### Exercise
An exact copy of the data is required, with no pictures in it.

### Task input
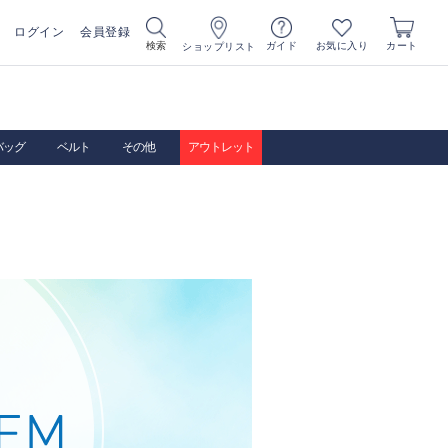
ログイン
会員登録
お気に入り
検索
ガイド
カート
ショップリスト
バッグ
ベルト
その他
アウトレット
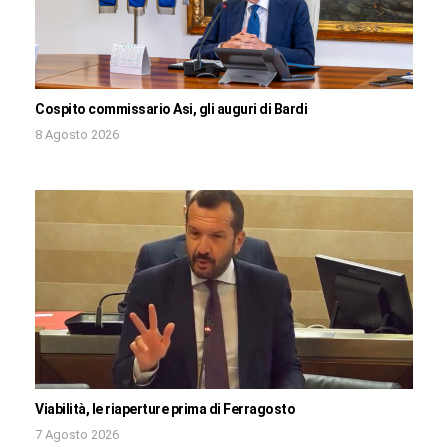
Cospito commissario Asi, gli auguri di Bardi
8 Agosto 2026
Viabilità, le riaperture prima di Ferragosto
7 Agosto 2026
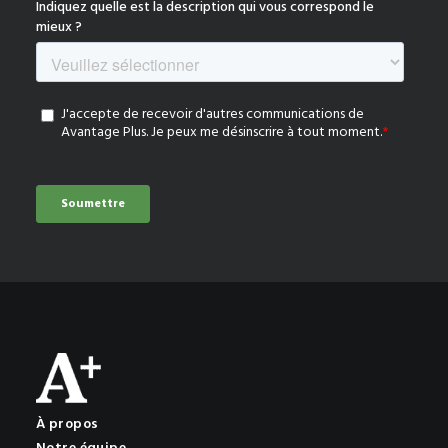
À propos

### Answer for this exercise
ログイン
会員登録
お気に入り
検索
ガイド
カート
ショップリスト
バッグ
ベルト
その他
アウトレット
Cospito commissario Asi, gli auguri di Bardi
8 Agosto 2026
Viabilità, le riaperture prima di Ferragosto
7 Agosto 2026
À propos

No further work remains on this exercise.